Der Sachverständigenring Mücke aus Bad Schwartau lässt 2007 in seinem zusammenfassenden Statement keine Zweifel: „Eine Gefährdung des Menschen ist bei der derzeitigen Situation wahrscheinlich und es konnte bestätigt werden, dass es durch eine schädliche Bodenveränderung zu einer erheblichen Grundwasser-Verunreinigung gekommen ist“. Und weiter: „Es besteht ein dringender Sanierungsbedarf für den Boden und das Grundwasser. Eine Sicherung der Schlei gegen weitere Schadstoffaustritte ist erforderlich.“ Das war 2007, mithin vor über 13 Jahren. Die Beseitigung der Altlast lässt weiter auf sich warten – Stand heute bis 2022.

Wenn man mit einer Stange im Grund vor der Wiking-Halbinsel stochert, treten übel riechende blaue Blasen an die Oberfläche. Foto: Windmann

In der Auflistung weiterer Schritte, Probenentnahmen, Gutachten, Stellungnahmen, Anhörungen, Besprechungen und sonstiger Verwaltungsschritte kristallisiert sich immer klarer eine zentrale Frage heraus: Wer zahlt? Die klare Antwort müsste sein: der Verursacher beziehungsweise seine Rechtsnachfolger. Die Suche nach diesen wurde schon recht bald mangels Aussicht auf Erfolg eingestellt. Angesichts der steigenden prognostizierten Kosten wurde auch immer klarer, dass man nicht darauf hoffen konnte, die heutigen Grundstückseigentümer für einen Großteil der Kosten heranziehen zu können – sie wären dann schlicht insolvent.

Die Frage nach den Kosten stand früh im Mittelpunkt

Also war früh klar, dass nur die öffentliche Hand als Kostenträger in Frage kam. Aber welche? Stadt, Kreis, Land, Bund? Seit kurzem steht fest, dass der Bund rund zwei Drittel der Kosten übernehmen wird, weil ein Großteil der Altlast unter Wasserflächen der Schlei liegt – und Wasserflächen gehören dem Bund. Doch einige Millionen bleiben auf jeden Fall bei Stadt und Kreis hängen.

Dabei hätte das verseuchte Material längst beseitigt sein sollen. So hieß es am 17. März 2009: „Bis zum 30. April 2009 ist die Vergabe der Erstellung eines Sanierungsplans zu bestätigen und bis zum 30. September 2009 ist ein Sanierungsplan vorzulegen.“ Dieser Plan – man ahnt es schon – liegt bis heute nicht vor.
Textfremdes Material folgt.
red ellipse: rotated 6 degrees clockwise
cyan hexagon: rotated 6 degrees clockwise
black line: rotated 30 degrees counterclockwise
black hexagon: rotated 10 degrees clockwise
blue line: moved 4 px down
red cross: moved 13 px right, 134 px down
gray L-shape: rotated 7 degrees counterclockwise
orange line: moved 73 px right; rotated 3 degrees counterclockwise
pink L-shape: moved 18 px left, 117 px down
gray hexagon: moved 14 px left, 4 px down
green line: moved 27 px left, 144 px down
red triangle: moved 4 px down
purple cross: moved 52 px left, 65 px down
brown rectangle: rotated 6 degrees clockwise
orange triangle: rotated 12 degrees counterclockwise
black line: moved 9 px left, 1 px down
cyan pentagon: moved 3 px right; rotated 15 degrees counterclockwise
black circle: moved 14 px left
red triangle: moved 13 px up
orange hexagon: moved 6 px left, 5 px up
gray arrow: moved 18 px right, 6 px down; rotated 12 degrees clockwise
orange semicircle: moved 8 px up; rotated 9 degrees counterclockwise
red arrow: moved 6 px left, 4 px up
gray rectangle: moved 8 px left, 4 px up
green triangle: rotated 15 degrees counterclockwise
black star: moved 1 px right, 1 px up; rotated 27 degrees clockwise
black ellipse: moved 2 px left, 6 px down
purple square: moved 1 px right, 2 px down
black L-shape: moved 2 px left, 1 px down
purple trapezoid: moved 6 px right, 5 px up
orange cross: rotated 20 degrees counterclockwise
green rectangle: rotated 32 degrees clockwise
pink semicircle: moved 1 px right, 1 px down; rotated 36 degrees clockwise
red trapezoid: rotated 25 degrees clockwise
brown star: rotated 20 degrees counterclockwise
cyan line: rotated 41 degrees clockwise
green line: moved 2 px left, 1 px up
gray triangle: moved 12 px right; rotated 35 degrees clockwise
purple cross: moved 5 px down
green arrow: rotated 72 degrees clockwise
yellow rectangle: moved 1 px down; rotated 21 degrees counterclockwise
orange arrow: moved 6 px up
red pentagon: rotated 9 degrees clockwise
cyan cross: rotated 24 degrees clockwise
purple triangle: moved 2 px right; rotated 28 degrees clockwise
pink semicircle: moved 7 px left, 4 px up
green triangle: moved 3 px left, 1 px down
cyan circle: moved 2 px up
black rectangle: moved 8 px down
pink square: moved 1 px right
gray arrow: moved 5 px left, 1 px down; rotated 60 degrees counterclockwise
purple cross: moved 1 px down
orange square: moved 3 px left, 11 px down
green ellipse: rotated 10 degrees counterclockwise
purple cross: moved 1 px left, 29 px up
Im April 2009 haben die Rechtsanwälte das Wort. Sowohl die Stadt als auch der Kreis haben Juristen beauftragt, um einen möglichst großen Teil der Kostenlast abzuwälzen. Geschützt werden hier die Finanzen der Gebietskörperschaften, nicht geschützt wird die Umwelt.

Der damalige Schleswiger Bürgermeister Klaus Nielsky macht auch heute noch unumwunden klar, dass es damals darum gegangen sei, die Hauptkostenlast von der Stadt fernzuhalten. „Wir haben die Zuständigkeit der Stadt bestritten.“ Eine schnelle Beseitigung der Altlast war so nicht möglich gewesen. Bis jetzt.